We all sat quietly for a few minutes. The seabirds continued pecking at the dolphin, if that’s what it was.

“We ought to do an autopsy,” Johnno said.

“Get real.”

“Oh yuk.”

“No, I’m serious,” Johnno said. “Someone ought to wade out there and pull it in. Then we could cut it open and see if it has any plastic bags inside. See if what Sally says is true.”

“What about toxic chemicals,” I said. “You can’t just see them. You have to do tests.”

“Anyway, we don’t have a knife,” Billy said.

No one said any more about the dolphin, although we watched the birds for another five minutes. Then we wandered back towards the bait and tackle shop to get ice creams. Then we all strolled over to the boat ramp and watched some guys cranking a boat onto a trailer.

“Catch much?” Carl said to one of the guys. You can always start a conversation with people who have been out fishing by asking that question.

“Heaps,” said the guy. “Loads of whiting, a pile of tommies.” Then he laughed and said, “Under size, the lot of them. We had to thrown them all back.”

“Bummer,” Carl said.

“Nice out on the water, but,” said the guy and unscrewed the bungs at the back of the boat. Bilge water poured onto the ramp.

Billy spoke quietly into my ear, “I don’t reckon these guys know where the good fishing spots are. You’ve got to have inside knowledge.”

“And you know the good spots?” I said.

“Not yet,” Billy said. “But we’ll find them. Wait till we get the raft built, we’ll work out exactly where to fish.”

“We’ve got to get her built first,” I said. “We need more drums.”

“I’ve got Tony working on the drum question,” Billy said.

Sally must have overheard the last bit of conversation. “What drum question?” she said.

“Wal and I are starting a rock band,” Billy said. “We need a drum kit.”

“Ha, ha,” Sally said.

“Want to be our female vocalist?”

“Oh sure,” Sally said. “A singer with barbed-wire teeth.”

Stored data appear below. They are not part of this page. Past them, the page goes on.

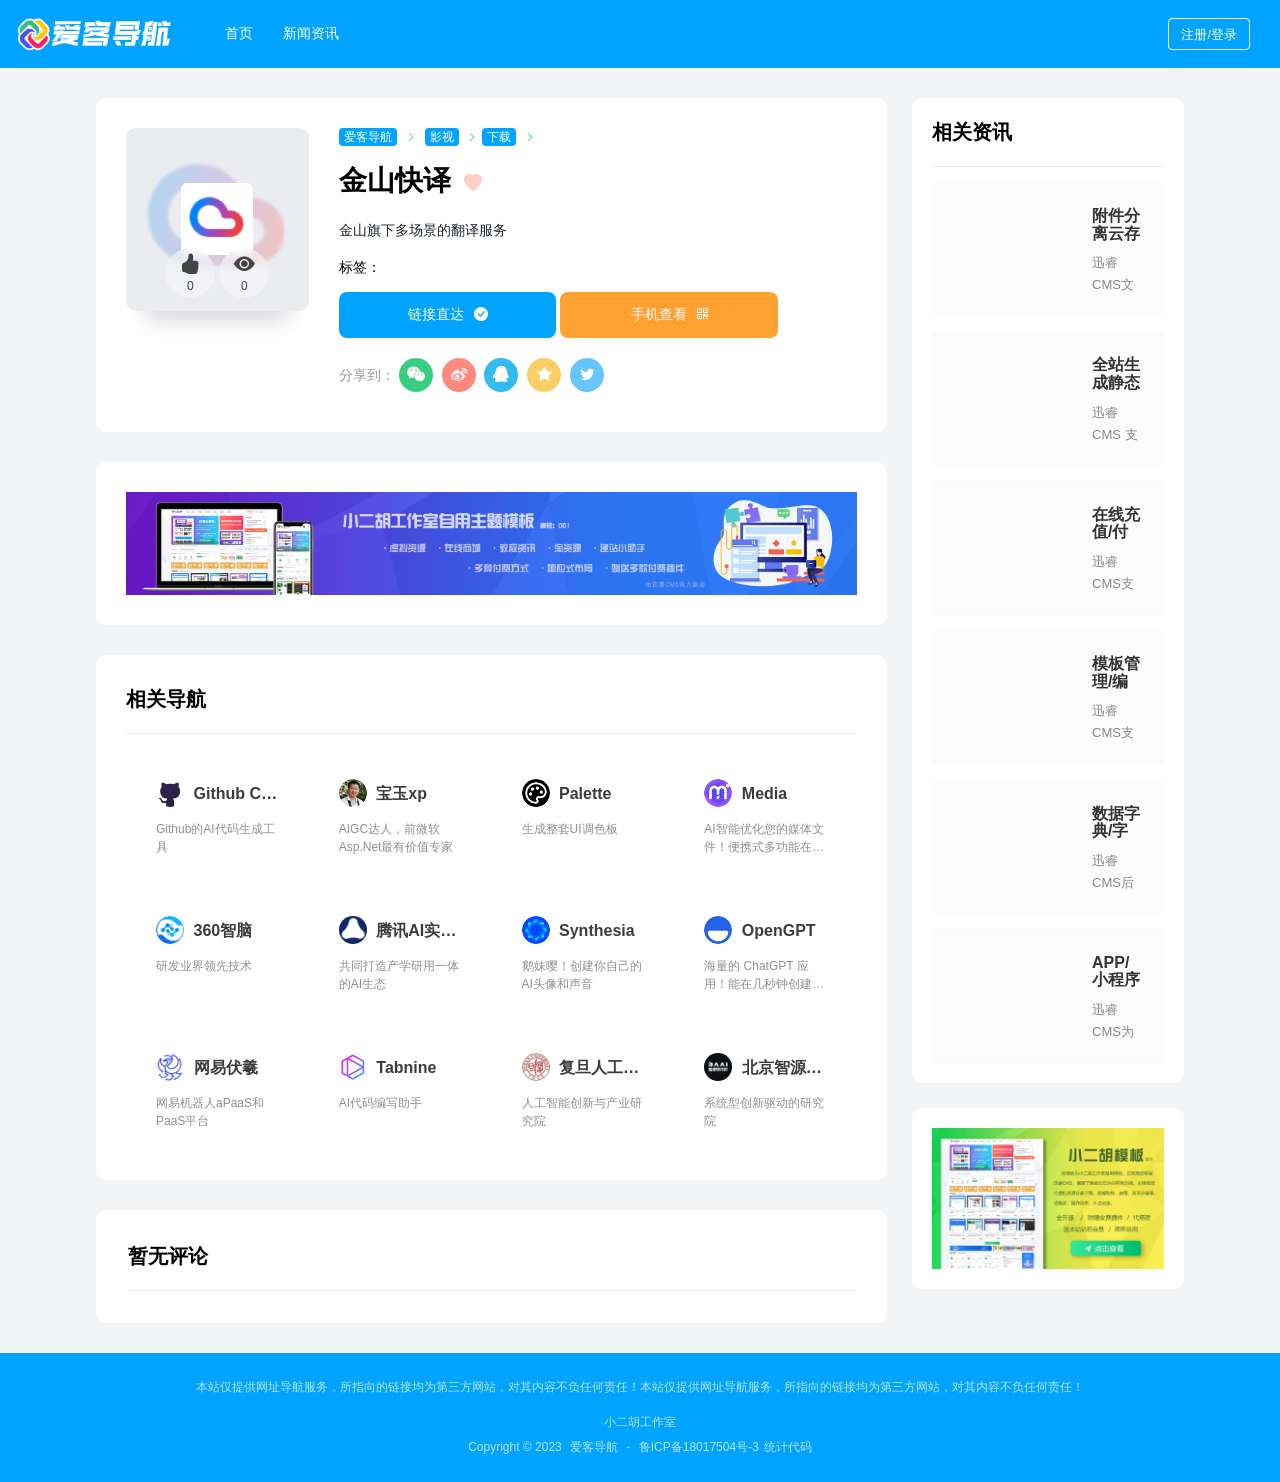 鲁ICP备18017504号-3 (699, 1447)
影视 (442, 137)
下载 (499, 137)
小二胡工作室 (640, 1422)
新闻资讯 (311, 33)
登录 (1209, 34)
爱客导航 (368, 137)
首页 (239, 33)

“You won’t have the bands on forever,” Billy said.

“Can’t sing,” Sally said. “Anyway, what sort of drums are you really on about?”

“Oil drums,” I said. “We’re building a raft.”

“That’s more like it,” Sally said. “My uncle might have a couple of old drums. He runs a feed store. He gets bulk molasses in drums. Hey, Johnno, do you reckon Uncle Eric would have some spare drums? These guys need them.”

“He might,” Johnno said.

The fishing guys climbed into their four wheel drive and drove away. A last couple of squirts of bilge water came splashing out of the bung holes as the trailer picked up speed.

“We should be getting back,” Carl said.

“Come and have some lemonade first,” Billy said.

We all set off slowly in the direction of Billy’s place, where Carl and the twins had left their bikes. They always left their bikes at Billy’s place, never at my place.